Wetenschap
De volgende generatie op ammoniak-zout gebaseerde voorbehandelingsprocessen vergemakkelijken een efficiënte afbraak van afvalbiomassa zoals maïsstengels, bladeren en andere resten (maïsstoof genoemd). Krediet:Shih-Hsien Liu/ORNL en Shishir Chundawat/Rutgers University-New Brunswick
Onderzoekers hebben een nieuw proces ontwikkeld dat het veel goedkoper kan maken om biobrandstoffen zoals ethanol uit plantaardig afval te produceren en de afhankelijkheid van fossiele brandstoffen te verminderen.
Hun aanpak, met een oplosmiddel op basis van ammoniakzout dat plantenvezels snel omzet in suikers die nodig zijn om ethanol te maken, werkt goed bij kamertemperatuur, in tegenstelling tot conventionele processen, volgens een door Rutgers geleide studie in het tijdschrift Groene chemie .
"Ons voorbehandelingssysteem kan het gebruik van enzymen tot wel 50 keer verminderen om met oplosmiddel behandelde cellulose (plantaardige vezels) om te zetten in glucose (een suiker) die wordt gebruikt om bioproducten zoals ethanol te maken, " zei hoofdauteur Shishir P. S. Chundawat, een assistent-professor bij de afdeling Chemische en Biochemische Engineering van de School of Engineering aan de Rutgers University-New Brunswick. "Vergelijkbare processen kunnen de kosten voor het produceren van biobrandstoffen uit afvalbiomassa zoals maïsstengels en bladeren aanzienlijk verlagen."

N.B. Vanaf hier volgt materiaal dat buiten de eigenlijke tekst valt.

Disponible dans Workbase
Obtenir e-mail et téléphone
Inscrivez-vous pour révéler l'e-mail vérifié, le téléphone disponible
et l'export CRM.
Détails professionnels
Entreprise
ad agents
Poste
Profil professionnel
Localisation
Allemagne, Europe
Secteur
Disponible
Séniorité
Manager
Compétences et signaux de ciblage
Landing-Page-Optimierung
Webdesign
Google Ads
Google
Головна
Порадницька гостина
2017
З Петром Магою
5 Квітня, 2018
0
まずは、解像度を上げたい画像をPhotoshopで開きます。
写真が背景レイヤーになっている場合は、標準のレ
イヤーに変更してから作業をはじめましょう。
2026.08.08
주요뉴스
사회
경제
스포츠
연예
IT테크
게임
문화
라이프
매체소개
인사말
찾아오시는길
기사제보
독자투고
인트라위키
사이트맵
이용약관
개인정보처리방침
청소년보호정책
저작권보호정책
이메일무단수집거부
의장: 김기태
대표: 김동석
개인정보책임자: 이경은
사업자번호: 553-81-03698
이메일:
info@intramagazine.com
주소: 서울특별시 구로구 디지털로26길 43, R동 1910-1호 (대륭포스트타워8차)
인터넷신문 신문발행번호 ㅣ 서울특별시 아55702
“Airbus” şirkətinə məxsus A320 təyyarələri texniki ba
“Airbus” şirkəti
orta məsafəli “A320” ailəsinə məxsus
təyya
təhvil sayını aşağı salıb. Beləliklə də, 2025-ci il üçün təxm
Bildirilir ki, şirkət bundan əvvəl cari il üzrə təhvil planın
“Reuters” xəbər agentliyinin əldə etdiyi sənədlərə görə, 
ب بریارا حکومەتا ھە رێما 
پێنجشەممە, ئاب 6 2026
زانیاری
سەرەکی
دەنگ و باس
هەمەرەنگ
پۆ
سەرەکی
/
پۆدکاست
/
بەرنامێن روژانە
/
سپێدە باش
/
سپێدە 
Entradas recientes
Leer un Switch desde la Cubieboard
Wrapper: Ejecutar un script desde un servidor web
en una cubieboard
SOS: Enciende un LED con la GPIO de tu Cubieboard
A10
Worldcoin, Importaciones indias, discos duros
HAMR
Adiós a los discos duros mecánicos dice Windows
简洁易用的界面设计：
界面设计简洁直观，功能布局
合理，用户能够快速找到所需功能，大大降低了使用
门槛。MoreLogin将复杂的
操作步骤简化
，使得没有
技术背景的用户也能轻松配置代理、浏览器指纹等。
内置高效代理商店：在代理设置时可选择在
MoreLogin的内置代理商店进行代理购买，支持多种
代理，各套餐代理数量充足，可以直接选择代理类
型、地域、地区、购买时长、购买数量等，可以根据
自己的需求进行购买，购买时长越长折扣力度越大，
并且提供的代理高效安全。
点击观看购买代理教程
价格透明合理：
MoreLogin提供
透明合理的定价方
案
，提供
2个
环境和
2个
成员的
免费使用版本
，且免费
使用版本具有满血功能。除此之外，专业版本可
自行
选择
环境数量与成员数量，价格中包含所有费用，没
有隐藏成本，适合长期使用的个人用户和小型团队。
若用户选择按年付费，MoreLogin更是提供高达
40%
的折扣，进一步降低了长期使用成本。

Het oplosmiddel kan ook meer dan 80 procent van de lignine in plantaardig afval extraheren. lignine, die bindt aan en versterkt plantenvezels, kan worden gebruikt om in de toekomst waardevolle aromatische chemicaliën te helpen upgraden, volgens Chundawat. Het onderzoek profiteerde van gezamenlijke inspanningen en toegang tot een hightech Bio-SANS-instrument in het Oak Ridge National Laboratory voor analyse van hoe complexe biologische systemen zoals plantenafval reageren tijdens verwerking om beter te begrijpen hoe cellulose op moleculair niveau wordt opgelost.
Maïs stengels, bladeren en ander residu (maïsstoof genoemd) en switchgrass, bijvoorbeeld, dicht opeengepakte cellulosemicrofibrillen hebben, die kleine strengen zijn die dunner zijn dan vezels. Microfibrillen zijn moeilijk af te breken met behulp van enzymen of microben, waardoor het moeilijk is om veel plantaardige materialen in biomassa om te zetten in biobrandstoffen of biochemicaliën. Biomassa omvat microbiële, plantaardige of dierlijke materialen die worden gebruikt voor de productie van hernieuwbare energie en industriële processen.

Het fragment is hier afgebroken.